Lowering the return to low-risk projects is usually called monetary stimulus. One very low risk project is to hold cash or Treasuries. Monetary stimulus lowers the return to holding cash by creating inflation. Since the real return to cash is lower, people substitute Treasuries for cash, lowering the real rate of return on Treasuries. Other low-risk investment projects, which are close substitutes for cash and Treasuries, will also experience decreases in real returns in proportion to how close of a substitute they are—that is, how riskless they are. As a result, the slope of the capital allocation line increases, and investors take on more risk than they would without the stimulus.
Fiscal stimulus attempts to raise the return to high-risk projects. The government subsidizes projects that are not close substitutes for holding cash and Treasuries. Like monetary stimulus, it makes the capital allocation line steeper, though it works from the other end of the line.
We have good reason to think that monetary stimulus is superior to fiscal stimulus. Under monetary stimulus, the projects that bear the additional risk are selected by investors. Under fiscal stimulus, the government selects the additional risk-bearing projects. If you believe, as I do, that investors are better at selecting the investment projects to bear the marginal risk than the government, you should prefer monetary to fiscal stimulus.

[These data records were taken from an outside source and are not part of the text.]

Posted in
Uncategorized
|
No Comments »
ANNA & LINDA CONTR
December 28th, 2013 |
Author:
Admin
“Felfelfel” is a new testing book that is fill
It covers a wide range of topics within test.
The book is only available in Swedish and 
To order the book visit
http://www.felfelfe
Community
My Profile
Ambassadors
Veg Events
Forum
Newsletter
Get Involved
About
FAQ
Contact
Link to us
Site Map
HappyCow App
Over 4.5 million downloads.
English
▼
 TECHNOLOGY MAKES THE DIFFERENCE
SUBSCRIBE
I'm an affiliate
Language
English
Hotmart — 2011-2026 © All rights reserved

What happens when the government, through monetary or fiscal stimulus, makes the capital allocation line steeper than it ought to be? Investors take on lots of risk. This can increase total returns and total output, but if the risks that investors are taking are correlated, then you can have a quasi-Austrian boom/bust cycle. Investors, though individually rational, collectively become irrationally exuberant because the price of risk is wrong. On expectation, returns are higher because of the additional risk. But every so often the risk goes badly and output falls. Any continuous policy of monetary or fiscal stimulus is going to increase the volatility of the economy.
Long-term economic growth affects the level of the capital allocation line. A fast-growing economy is going to have higher returns for both low- and high-risk projects than a stagnant economy. When an economy grows slowly enough or shrinks, the capital allocation line may go into negative real return space. When the line needs to go into negative real return space but it cannot due to, say, deflation, the marginal return to risk-bearing on low-risk projects is going to be zero. This is a liquidity trap.

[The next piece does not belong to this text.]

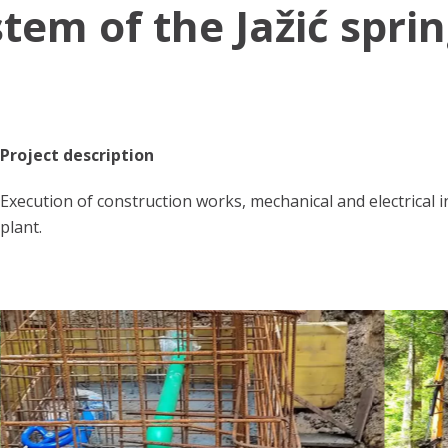
tem of the Jažić spri
Project description
Execution of construction works, mechanical and electrical 
plant.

I think we’ve gotten pretty far with just the one graph. Feel free to extend the analysis in the comments. I will note that nothing in this post relies on price stickiness or monetary misperceptions. It’s a real model, though of course it has a role for monetary policy in affecting the real return to holding cash. Nevertheless we are able derive some Keynesian, Monetarist, and Austrianish ideas. Many, though not all, of the ideas in this post were liberally borrowed from Tyler’s Risk and Business Cycles, which is highly recommended, though I have not read it in a while, so any errors in this post are probably mine and not Tyler’s.